“Tiens toi bien, sois poli, et hoche la tête.”
L’unique conseil de Yoska. Nerguei tira sur sa manche gauche, inconfortable. C’était de bien maigres recommandations, face à la tâche. Ne serait ce que préserver l’arrangement complexe de bijoux et de fourrures rares qui l’enturbannaient de toute part était une épreuve de tous les instants…
Il soupira.
Il avait suffisamment de mal à s’intégrer avec la bande de brutes ivrognes qui dirigeaient les clans de l’Ouest. Pourquoi est ce qu’il devait maintenant se frotter aux élites Han ? Les uns comme les autres le méprisaient déjà pas assez, que maintenant il devait s’humilier devant eux successivement ?
Nerveusement, il applatit le tissu gris clair. De la soie sauvage, délicatement brodé. Un motif qu’il pouvait suivre d’un doigt, le long d’une frise d’ailes et de pattes stylisées.
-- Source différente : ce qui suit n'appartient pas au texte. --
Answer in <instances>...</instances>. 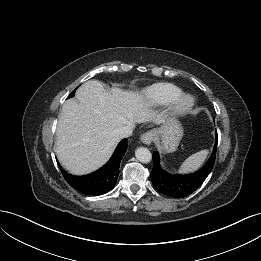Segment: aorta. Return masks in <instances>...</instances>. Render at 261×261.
I'll return each mask as SVG.
<instances>
[{
    "mask_svg": "<svg viewBox=\"0 0 261 261\" xmlns=\"http://www.w3.org/2000/svg\"><path fill=\"white\" fill-rule=\"evenodd\" d=\"M135 156L142 163H149L152 159L151 152L145 147H139L135 151Z\"/></svg>",
    "mask_w": 261,
    "mask_h": 261,
    "instance_id": "762f6f07",
    "label": "aorta"
}]
</instances>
Tous ces luxes qu’il s’était approprié commençait presque à lui plaire. Cette pensée l’aurait horrifiée, il y a quelques mois encore. Mais, malgré l’inconfort, et tout autant qu’il ai méprisé cette opulence… Il y avait quelque chose, que ce soit dans étoffes, dans ces bijoux chatoyants, dans ces coiffures millimétrées... Quelque chose qui incitait au respect. Même lui, coincé dans ce carcan criard, se tenait plus droit que dans toutes ses années de service.
Ce faste absurde se reflétait dans les yeux de ses interlocuteurs. On le regardait avec révérence, maintenant. Pas la même soumission fébrile qu’exigeaient les Han; Quelque chose teinté de crainte et d’admiration. C’était jouissif, de pouvoir jouer de leurs attentes. Ces personnes qui aurait craché sur son passage s'inclinaient maintenant, détournant leurs regard par respect et non mépris.
Quelle absurdité. Le juger, lui, par ses vêtements…
Il frissonna.
La sorcière avait fait quelque chose de similaire… Était ce la même joie qu’elle ressentait, quand elle changeait de forme ?
Le dégout revint, plus fort que tout le reste.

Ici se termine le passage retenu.